En el proceso de apropiaciones, justamente, ADLI había sabido tomar partido por un costado absolutamente personal. Y es que ahí donde muchos directores de su generación (y posteriores) querían pegar el salto hacia las grandes ligas (dirigir en Hollywood, fundamentalmente), ADLI supo construir una identidad sabrosa, nutritiva y armada de varios ingredientes: por un lado un pie asentado en las formas de ese estilema conocido como el esperpento español (exacerbación de las formas y estereotipos locales similar a las formas del grotesco), por otro con un pie fuertemente asentado en el comentario político, y por último con una pata puesta sobre los géneros canónicos que mencionamos previamente. El plus es que este director siempre supo construir ese mundo sobre un trípode no asentado sobre certezas, sino sobre las aguas cenagosas del sentido que la clase B proporcionó históricamente.
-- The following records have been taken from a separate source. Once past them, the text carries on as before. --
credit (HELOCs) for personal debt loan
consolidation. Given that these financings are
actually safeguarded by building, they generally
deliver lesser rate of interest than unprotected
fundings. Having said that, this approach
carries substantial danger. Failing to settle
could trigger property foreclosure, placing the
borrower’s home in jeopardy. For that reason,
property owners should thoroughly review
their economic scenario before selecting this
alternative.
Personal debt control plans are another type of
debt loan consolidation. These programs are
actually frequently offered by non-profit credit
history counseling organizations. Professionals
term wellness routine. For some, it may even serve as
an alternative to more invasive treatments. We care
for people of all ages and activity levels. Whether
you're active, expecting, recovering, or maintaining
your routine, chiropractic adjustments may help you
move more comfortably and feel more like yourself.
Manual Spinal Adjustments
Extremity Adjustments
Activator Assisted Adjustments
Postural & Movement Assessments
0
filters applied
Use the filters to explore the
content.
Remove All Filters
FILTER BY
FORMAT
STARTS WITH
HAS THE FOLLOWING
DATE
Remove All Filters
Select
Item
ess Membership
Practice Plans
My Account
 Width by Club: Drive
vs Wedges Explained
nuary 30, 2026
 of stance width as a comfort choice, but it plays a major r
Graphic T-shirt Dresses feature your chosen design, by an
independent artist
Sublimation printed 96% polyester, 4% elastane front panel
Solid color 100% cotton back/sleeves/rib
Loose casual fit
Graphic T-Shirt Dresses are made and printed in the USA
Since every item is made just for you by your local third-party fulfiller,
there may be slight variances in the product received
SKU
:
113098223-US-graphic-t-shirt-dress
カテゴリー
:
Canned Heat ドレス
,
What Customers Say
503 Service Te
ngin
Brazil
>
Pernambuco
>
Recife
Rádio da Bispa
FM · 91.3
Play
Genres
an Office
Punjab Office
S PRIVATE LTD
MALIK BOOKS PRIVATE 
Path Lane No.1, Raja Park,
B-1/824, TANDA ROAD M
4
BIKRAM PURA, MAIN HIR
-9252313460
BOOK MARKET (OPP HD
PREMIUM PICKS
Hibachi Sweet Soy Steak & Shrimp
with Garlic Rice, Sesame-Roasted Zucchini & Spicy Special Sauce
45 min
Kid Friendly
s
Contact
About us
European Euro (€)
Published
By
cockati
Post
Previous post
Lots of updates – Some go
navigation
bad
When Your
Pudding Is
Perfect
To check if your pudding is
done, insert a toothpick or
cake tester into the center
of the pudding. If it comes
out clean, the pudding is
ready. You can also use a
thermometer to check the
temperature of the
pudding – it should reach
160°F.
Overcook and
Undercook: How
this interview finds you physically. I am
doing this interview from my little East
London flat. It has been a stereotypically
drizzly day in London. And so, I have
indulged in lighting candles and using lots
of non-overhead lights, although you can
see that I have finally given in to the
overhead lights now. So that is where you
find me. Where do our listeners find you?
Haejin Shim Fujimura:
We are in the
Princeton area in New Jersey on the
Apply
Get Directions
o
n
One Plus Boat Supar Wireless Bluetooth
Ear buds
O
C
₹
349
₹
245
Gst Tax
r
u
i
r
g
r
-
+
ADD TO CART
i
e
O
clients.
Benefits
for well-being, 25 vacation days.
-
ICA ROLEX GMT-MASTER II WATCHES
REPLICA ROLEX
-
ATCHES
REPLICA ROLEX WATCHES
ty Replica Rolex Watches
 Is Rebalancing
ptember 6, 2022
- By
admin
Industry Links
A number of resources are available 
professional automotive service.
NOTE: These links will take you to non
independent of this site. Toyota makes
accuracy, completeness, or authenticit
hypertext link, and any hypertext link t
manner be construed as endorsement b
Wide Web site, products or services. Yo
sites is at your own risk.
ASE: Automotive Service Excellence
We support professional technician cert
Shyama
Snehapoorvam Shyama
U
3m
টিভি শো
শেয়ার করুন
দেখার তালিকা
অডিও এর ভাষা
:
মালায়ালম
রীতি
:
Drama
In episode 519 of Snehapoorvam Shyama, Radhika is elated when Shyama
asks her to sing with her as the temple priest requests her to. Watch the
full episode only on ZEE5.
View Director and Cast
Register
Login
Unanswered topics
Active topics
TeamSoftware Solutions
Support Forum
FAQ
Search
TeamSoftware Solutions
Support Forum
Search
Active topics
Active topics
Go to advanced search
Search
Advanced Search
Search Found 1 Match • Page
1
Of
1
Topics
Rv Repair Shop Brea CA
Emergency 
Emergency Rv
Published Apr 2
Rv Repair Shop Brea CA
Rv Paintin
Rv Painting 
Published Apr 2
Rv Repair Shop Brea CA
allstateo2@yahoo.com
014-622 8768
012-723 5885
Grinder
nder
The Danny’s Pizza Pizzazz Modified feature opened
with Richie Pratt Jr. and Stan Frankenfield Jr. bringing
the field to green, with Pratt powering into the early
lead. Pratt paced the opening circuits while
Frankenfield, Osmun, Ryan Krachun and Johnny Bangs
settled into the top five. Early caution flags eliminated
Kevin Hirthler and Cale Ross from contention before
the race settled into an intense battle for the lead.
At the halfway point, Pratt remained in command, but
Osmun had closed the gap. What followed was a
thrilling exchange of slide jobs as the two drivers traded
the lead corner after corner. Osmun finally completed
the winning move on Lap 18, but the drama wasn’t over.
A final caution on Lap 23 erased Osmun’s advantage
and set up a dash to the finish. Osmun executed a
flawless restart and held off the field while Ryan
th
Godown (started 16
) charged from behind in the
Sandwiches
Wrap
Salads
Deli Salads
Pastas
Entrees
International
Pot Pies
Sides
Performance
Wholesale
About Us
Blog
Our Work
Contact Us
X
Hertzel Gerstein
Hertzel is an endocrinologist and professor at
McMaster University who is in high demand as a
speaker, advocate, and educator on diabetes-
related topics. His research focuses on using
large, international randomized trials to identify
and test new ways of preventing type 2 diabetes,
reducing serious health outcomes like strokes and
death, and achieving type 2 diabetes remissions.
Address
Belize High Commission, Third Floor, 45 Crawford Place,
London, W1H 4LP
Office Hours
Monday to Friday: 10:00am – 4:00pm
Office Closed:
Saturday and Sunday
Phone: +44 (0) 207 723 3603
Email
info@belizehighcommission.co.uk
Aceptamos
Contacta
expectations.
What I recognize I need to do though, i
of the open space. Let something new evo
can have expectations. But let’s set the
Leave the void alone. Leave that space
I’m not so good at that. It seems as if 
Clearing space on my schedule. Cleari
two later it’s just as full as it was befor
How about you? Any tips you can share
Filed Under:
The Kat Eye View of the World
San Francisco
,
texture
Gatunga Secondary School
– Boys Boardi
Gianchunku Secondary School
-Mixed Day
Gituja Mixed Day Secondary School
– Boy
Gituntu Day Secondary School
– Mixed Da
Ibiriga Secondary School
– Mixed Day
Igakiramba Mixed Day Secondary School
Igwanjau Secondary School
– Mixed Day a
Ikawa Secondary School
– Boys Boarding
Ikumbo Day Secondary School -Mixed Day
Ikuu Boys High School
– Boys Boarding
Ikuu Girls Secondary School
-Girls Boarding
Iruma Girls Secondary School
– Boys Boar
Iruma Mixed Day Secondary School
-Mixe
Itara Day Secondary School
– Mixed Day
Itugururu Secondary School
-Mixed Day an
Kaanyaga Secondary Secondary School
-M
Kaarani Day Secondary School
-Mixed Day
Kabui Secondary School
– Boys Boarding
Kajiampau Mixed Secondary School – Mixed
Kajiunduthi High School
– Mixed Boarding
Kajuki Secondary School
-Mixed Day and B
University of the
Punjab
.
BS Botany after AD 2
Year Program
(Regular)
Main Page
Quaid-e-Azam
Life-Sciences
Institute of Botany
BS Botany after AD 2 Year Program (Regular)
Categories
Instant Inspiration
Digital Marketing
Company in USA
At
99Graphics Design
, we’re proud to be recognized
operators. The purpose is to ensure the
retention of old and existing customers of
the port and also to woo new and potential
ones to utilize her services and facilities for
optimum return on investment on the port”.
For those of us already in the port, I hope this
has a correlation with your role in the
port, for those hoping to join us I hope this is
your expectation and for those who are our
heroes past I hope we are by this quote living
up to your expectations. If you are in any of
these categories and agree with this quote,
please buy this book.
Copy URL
La ambigüedad, las dudas, las posibilidades de lectura frente a un hecho (el caso de El día de la Bestia es especialmente extraordinario y acaso la mejor relectura que el cine español haya hecho de El Quijote de la Mancha, de Miguel de Cervantes, otro especialista en ambigüedades) es precisamente lo que hizo fuerte al cine de ADLI. Sin embargo esa condición de cuestionamiento sobre el mundo, ejercida con pericia en buena parte de su cine entre 1993 (Acción mutante) y 2006 (La habitación del niño) comienza a cambiar de forma radical a partir de 2008 con Los crímenes de Oxford (acaso su película más impersonal). El pasaje del cine de ADLI a lo largo de una década y media, entonces, cuenta varias cosas: nos habla de la naturalización de una serie de géneros y sus posibilidades en el panorama español, nos habla del reconocimiento de una serie de autores nuevos en el marco de los géneros, si, pero también nos habla del ingreso del mismo ADLI al centro mismo del canon del cine ibérico. Ese acceso al centro supo ser tanto real (presidente de la academia española entre 2009 y 2011) como dicursiva. Y es en relación a este último aspecto, el discursivo, que confluyen cosas como la clase B, la canonización de un autor, el uso de los géneros…y una película parcialmente fallida como El Bar.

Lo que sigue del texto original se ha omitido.